Why Roy Blunt and other Republicans haven’t disavowed Donald Trump

In June, Donald Trump boasted that he could shoot somebody and not lose votes. The outrageous comment was not too far from the truth.

A reporter from The Washington Post shadowed U.S. Sen. Roy Blunt in southwest Missouri on the day after the release of the audio of Trump bragging about forcing himself on women. Blunt told the reporter, David Weigel, that he expected Trump to show contrition for his remarks. But he stopped short of saying Trump had lost his vote or should quit the race, describing Hillary Clinton’s candidacy as an “unacceptable alternative.”

The piece captured why Blunt and other Republicans running for Congress have not disavowed Trump: They need his supporters to vote for them.
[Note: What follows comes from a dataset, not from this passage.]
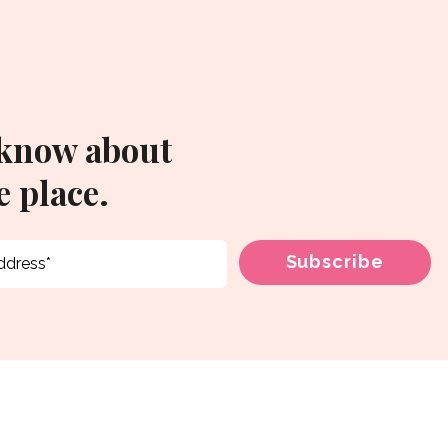
 know about
 place.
Weigel encountered one woman who said Trump had made the horrible remarks to Billy Bush when he was a Democrat, a Scott Baio-ish talking point. Another voter dismissed polls showing Clinton with the lead, arguing that Trump was drawing crowds of 20,000 and 30,000 people. At a family day at Springfield’s fairgrounds, Blunt greeted a woman who did not think a woman should be president.

There are a lot of people in Missouri who think this way, which is why Trump is likely to win the state’s 10 electoral votes. Blunt is less of a lock. The New York Times analytics shop says the race between Blunt and Democrat Jason Kander is “competitive.” Five Thirty Eight estimates Kander has a 35 percent chance of turning Blunt’s seat from red to blue.

GQ noted last week that Kander, who filmed a campaign ad in which he assembles an AR-15 while blindfolded, may pick up votes from people who are likely to vote for Trump:

In an election year in which Democrats are desperately hoping to take back the U.S. Senate, how ironic would it be if the candidate who puts them over the top is one who relies on some of the same disenchanted voters pulling the lever for the most polarizing Republican presidential candidate in 60 years?